The fact that the appellant could have invoked the powers of a court of equity to restrain any substantial departure from the terms of the ordinance in the performance of the work thereunder, or could obtain a writ of mandamus to compel the city authorities to complete the work as contemplated by the ordinance, (Callister v. Kochersperger, 168 Ill. 334,) or could interpose objections to the application of the county treasurer for judgment against her real estate to satisfy the special assessment, (Gage v. People, 200 Ill. 432,) does not bar her right to bring a personal action against the members of the board of local improvements to recover damages of a kind not sustained by the public in general, occasioned by the malfeasance here charged.

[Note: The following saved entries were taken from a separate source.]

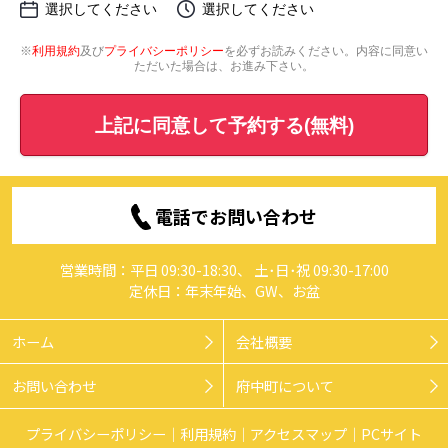
選択してください
選択してください
※
利用規約
及び
プライバシーポリシー
を必ずお読みください。内容に同意い
ただいた場合は、お進み下さい。
上記に同意して予約する(無料)
電話でお問い合わせ
営業時間：平日 09:30-18:30、 土･日･祝 09:30-17:00
定休日：年末年始、GW、お盆
ホーム
会社概要
お問い合わせ
府中町について
プライバシーポリシー
利用規約
アクセスマップ
PCサイト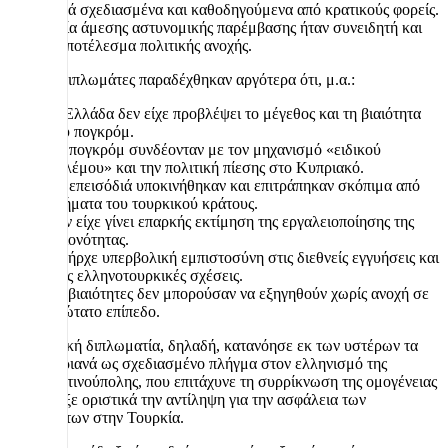
πολύ καλά σχεδιασμένα και καθοδηγούμενα από κρατικούς φορείς.
Η απουσία άμεσης αστυνομικής παρέμβασης ήταν συνειδητή και
υπήρξε αποτέλεσμα πολιτικής ανοχής.
Πολλοί διπλωμάτες παραδέχθηκαν αργότερα ότι, μ.α.:
Η Ελλάδα δεν είχε προβλέψει το μέγεθος και τη βιαιότητα
του πογκρόμ.
Το πογκρόμ συνδέονταν με τον μηχανισμό «ειδικού
πολέμου» και την πολιτική πίεσης στο Κυπριακό.
Τα επεισόδιά υποκινήθηκαν και επιτράπηκαν σκόπιμα από
τμήματα του τουρκικού κράτους.
Δεν είχε γίνει επαρκής εκτίμηση της εργαλειοποίησης της
μειονότητας.
Υπήρχε υπερβολική εμπιστοσύνη στις διεθνείς εγγυήσεις και
στις ελληνοτουρκικές σχέσεις.
Οι βιαιότητες δεν μπορούσαν να εξηγηθούν χωρίς ανοχή σε
ανώτατο επίπεδο.
Η ελληνική διπλωματία, δηλαδή, κατανόησε εκ των υστέρων τα
Σεπτεμβριανά ως σχεδιασμένο πλήγμα στον ελληνισμό της
Κωνσταντινούπολης, που επιτάχυνε τη συρρίκνωση της ομογένειας
και άλλαξε οριστικά την αντίληψη για την ασφάλεια των
μειονοτήτων στην Τουρκία.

The law authorizing the construction of local improvements by special assessments is somewhat tyrannical in its character. The people who pay the money have but little voice as to whether the improvement shall be made, as to the time when or the manner in which it shall be made, or the amount of money that shall be expended in making it. The officers charged with the expenditure of the funds should be held to a strict compliance with the law, and public policy requires that where they are guilty of corruption they should respond in damages to those specially injured by their wrongdoing. The question set out in the opening paragraph of this opinion must be answered in the affirmative.
The judgments of the Appellate and circuit courts will be reversed and the cause will be remanded to the circuit court, with directions to overrule the demurrer.
Beversed and remanded, with directions.